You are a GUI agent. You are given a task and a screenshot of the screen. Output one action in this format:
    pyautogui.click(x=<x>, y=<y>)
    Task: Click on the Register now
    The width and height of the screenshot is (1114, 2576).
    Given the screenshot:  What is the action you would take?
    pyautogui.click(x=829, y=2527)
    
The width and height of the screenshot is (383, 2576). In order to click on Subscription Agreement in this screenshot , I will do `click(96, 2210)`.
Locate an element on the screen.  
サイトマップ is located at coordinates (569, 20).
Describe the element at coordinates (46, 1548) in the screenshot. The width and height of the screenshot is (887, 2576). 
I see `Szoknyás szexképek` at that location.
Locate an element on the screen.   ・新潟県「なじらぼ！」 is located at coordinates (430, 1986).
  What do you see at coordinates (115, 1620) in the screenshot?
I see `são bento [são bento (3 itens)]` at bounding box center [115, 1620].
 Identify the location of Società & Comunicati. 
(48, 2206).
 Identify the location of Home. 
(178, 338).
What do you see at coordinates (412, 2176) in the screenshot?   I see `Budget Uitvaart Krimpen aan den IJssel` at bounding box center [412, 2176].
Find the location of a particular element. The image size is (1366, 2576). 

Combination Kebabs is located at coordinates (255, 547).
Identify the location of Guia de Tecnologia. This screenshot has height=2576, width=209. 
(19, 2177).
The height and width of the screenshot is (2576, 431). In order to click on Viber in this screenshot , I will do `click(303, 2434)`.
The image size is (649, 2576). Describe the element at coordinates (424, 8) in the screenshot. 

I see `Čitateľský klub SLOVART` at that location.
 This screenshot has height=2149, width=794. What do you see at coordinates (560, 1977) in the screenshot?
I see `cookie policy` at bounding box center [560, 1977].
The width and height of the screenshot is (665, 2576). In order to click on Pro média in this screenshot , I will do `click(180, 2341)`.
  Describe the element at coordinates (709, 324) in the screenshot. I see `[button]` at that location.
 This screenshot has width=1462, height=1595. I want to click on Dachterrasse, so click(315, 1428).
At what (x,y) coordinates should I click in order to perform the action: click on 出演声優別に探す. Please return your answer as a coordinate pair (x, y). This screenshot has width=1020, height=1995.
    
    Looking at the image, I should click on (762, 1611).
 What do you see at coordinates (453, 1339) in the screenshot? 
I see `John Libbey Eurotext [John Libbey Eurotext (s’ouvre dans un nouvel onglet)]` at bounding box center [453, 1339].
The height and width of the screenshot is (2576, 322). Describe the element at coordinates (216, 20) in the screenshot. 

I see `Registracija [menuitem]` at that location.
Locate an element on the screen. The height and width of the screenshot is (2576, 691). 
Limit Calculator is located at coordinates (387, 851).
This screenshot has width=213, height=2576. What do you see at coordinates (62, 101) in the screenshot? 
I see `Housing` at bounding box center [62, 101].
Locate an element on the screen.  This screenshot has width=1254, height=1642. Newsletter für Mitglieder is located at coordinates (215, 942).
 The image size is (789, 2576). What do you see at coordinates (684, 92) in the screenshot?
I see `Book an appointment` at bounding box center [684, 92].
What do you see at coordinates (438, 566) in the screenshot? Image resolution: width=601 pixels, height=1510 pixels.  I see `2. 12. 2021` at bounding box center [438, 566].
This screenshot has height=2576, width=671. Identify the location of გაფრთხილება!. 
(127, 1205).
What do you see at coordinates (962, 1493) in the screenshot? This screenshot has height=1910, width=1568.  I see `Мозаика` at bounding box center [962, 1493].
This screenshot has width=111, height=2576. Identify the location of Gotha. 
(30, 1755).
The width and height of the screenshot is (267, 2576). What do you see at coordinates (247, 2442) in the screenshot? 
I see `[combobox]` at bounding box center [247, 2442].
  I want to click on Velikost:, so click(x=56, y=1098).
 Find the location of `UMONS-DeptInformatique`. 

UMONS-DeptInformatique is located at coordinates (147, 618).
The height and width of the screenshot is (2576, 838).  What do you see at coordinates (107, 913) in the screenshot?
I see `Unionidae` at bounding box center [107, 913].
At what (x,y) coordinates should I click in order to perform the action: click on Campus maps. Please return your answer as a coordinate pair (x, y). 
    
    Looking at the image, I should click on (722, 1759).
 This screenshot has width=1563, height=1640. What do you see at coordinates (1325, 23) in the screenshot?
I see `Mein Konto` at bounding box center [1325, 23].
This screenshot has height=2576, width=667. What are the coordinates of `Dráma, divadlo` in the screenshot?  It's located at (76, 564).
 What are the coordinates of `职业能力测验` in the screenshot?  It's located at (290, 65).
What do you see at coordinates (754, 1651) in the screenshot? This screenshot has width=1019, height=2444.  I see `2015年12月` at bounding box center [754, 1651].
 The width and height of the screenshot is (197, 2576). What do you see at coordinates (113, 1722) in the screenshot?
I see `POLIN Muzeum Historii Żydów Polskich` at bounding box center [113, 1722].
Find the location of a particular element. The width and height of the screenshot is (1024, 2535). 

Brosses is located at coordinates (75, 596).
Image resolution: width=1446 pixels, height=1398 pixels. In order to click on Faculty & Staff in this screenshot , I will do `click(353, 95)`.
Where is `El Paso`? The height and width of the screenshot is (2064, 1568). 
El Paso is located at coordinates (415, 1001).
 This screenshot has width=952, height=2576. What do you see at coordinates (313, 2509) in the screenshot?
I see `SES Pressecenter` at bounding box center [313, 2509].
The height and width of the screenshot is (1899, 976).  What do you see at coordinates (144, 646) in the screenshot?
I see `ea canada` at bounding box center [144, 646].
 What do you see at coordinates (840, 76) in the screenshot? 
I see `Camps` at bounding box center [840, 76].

============================================================

All lines above from the one with "click on Campus" to the one with "This screenshot has height=2576, width=667.", inclusive, should be copied exactly, and no other lines.

Result -
At what (x,y) coordinates should I click in order to perform the action: click on Campus maps. Please return your answer as a coordinate pair (x, y). 
    
    Looking at the image, I should click on (722, 1759).
 This screenshot has width=1563, height=1640. What do you see at coordinates (1325, 23) in the screenshot?
I see `Mein Konto` at bounding box center [1325, 23].
This screenshot has height=2576, width=667. What are the coordinates of `Dráma, divadlo` in the screenshot?  It's located at (76, 564).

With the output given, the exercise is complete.